As Zhong mentioned, there are three categories that a hotel can belong to in the CPH program. “The first one is the entrant or superior category – it is mandatory for a property to fulfill four amenities - signage in Chinese within the property or hotel services directory needs to be in Chinese language, Chinese food – buffet breakfast, in-room free Wi-Fi, and in-room electric kettle. In the second tier (Deluxe), the property should accept payment by UnionPay and there needs to be Chinese speaking staff. In the third category (Premium), there should be Chinese TV channels, and Chinese restaurant (it would ensure that buffet breakfast is available in Chinese),” shared Zhong.
Zhong added that a major issue is free Wi-Fi offering, especially featuring properties in Europe and also in the US. This is one feature that travellers seek as part of their booking process, and the absence of free of cost option affects the booking.
Response from hotels
For their part, international hotel companies are looking at Chinese welcome program in an extensive manner.
Recently, Spanish entity Meliá Hotels International announced its Peng You staff training program; and a worldwide plan for 80 hotels to achieve the China Outbound Tourism Quality Service Certification (QSC), an accreditation recognized by the Chinese government.
The initiative from the European company, as shared by Zhong, covers what Ctrip is also seeking for CPH. Meliá is equipping its properties with Mandarin-speaking hotel staff, Chinese language TV channels, offering Chinese breakfast, a tea station, slippers, free Wi-Fi and cup noodles in the minibar, facilitating China Union Pay card acceptance etc.
The pilot phase of the Peng You program is already in place in three hotels; Meliá Madrid Princesa, Meliá Barcelona Sarria and Meliá Nassau Beach. It is also being introduced in the Asia Pacific region.
In the next phase, the focus will be on Europe; specifically Spain, Italy, France, Germany and the UK, by next year.

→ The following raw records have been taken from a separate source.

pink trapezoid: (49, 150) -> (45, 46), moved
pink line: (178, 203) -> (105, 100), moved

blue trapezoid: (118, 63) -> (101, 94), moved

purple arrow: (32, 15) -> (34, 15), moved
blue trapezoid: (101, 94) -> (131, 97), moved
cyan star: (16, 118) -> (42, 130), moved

The group stated that it is also targeting recommendation from Ctrip’s own ‘Hua Tag’ certification to ensure that its capabilities are communicated directly to the Chinese consumer.
Ctrip states that its objective is to reward hotels for their diligent effort to make Chinese guests comfortable. “We aren’t like global OTAs. We are based in China, and if hotels put an effort to understand travellers from this market, their marketing message would be sharper,” said Zhong.
A hotel that is part of CPH gets a tag alongside its name on Ctrip’s platform. “When one runs a mouse over the property they can see the services offered by the hotel, and when one clicks to reach the landing page the details of the program are also explained. Also, just like the price, star-rating and other filters for searching a property, a user can see all the hotels that are part of CPH get listed for a particular destination,” said Zhong.
Is there any way to differentiate between properties of different category under CPH or does Ctrip charge for any preferential treatment? Not really, said Zhong. The team really doesn’t go deeper than categorizing all the hotels that fall under one destination. “The objective is to inform users that there are hotels that are prepared to embrace Chinese travellers with special preparation. Their efforts are highly encouraged.”
How does a group or an independent hotel become part of CPH?
“We work with groups to acquire CPH hotels, like Best Western qualified 53 hotels. We vet all the requisite aspects, our local team or market managers interact with the hotels and then we decide upon allocation of CPH tag. It is one-time investment for a hotel, but as we have seen with the conversion rate, it definitely benefits everyone involved in a booking,” said Zhong.
Ctrip’s ranking algorithm considers hotels that fall under CPH and when a search happens, they do figure prominently in the listing.